» Stored items
* * *

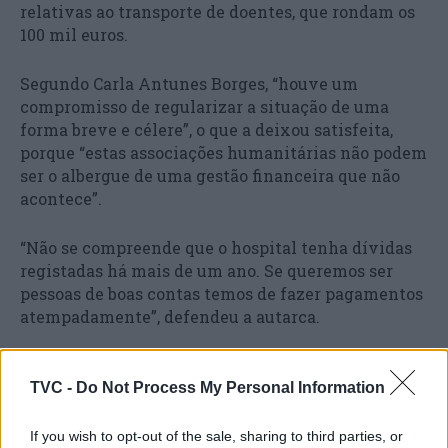
relativas ao transporte de doentes, que rondam os
100 mil euros.
Segundo Carla Antunes Borges, “houve um
compromisso de regularizar a situação de uma
forma breve e célere”, o que a deixou satisfeita,
porque “estas associações humanitárias não podem
ser o albergue de uma gestão financeira que não
acontece”.
“Não se compreende que o hospital tenha dívidas
registadas há mais de um ano. Se queremos ser
pessoas de boas contas temos de fazer pagamentos
atempadamente”, defendeu a autarca.
TVC -
Do Not Process My Personal Information
If you wish to opt-out of the sale, sharing to third parties, or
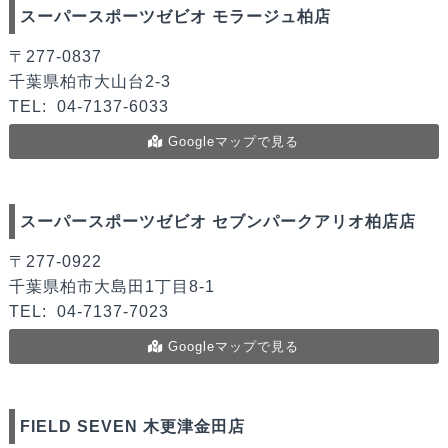
スーパースポーツゼビオ モラージュ柏店
〒277-0837
千葉県柏市大山台2-3
TEL:
04-7137-6033
Googleマップで見る
スーパースポーツゼビオ セブンパークアリオ柏店店
〒277-0922
千葉県柏市大島田1丁目8-1
TEL:
04-7137-7023
Googleマップで見る
FIELD SEVEN 木更津金田店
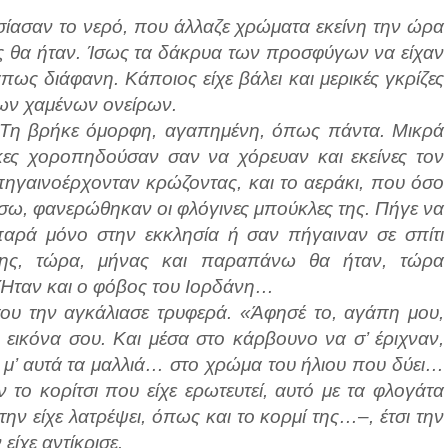
ίασαν το νερό, που άλλαζε χρώματα εκείνη την ώρα
ς θα ήταν. Ίσως τα δάκρυα των προσφύγων να είχαν
άπως διάφανη. Κάποιος είχε βάλει και μερικές γκρίζες
 των χαμένων ονείρων.
. Τη βρήκε όμορφη, αγαπημένη, όπως πάντα. Μικρά
ρκες χοροπηδούσαν σαν να χόρευαν και εκείνες τον
πηγαινοέρχονταν κρώζοντας, και το αεράκι, που όσο
πίσω, φανερώθηκαν οι φλόγινες μπούκλες της. Πήγε να
 παρά μόνο στην εκκλησία ή σαν πήγαιναν σε σπίτι
της, τώρα, μήνας και παραπάνω θα ήταν, τώρα
. Ήταν και ο φόβος του Ιορδάνη…
του την αγκάλιασε τρυφερά. «Άφησέ το, αγάπη μου,
εικόνα σου. Και μέσα στο κάρβουνο να σ’ έριχναν,
μ’ αυτά τα μαλλιά… στο χρώμα του ήλιου που δύει…
 το κορίτσι που είχε ερωτευτεί, αυτό με τα φλογάτα
ην είχε λατρέψει, όπως και το κορμί της…–, έτσι την
είχε αντίκρισε.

* * *

» Exercise
Exact copies of the line with "του την αγκάλιασε" and of every later line in the entries make up the whole answer.

» Response for this exercise
του την αγκάλιασε τρυφερά. «Άφησέ το, αγάπη μου,
εικόνα σου. Και μέσα στο κάρβουνο να σ’ έριχναν,
μ’ αυτά τα μαλλιά… στο χρώμα του ήλιου που δύει…
 το κορίτσι που είχε ερωτευτεί, αυτό με τα φλογάτα
ην είχε λατρέψει, όπως και το κορμί της…–, έτσι την
είχε αντίκρισε.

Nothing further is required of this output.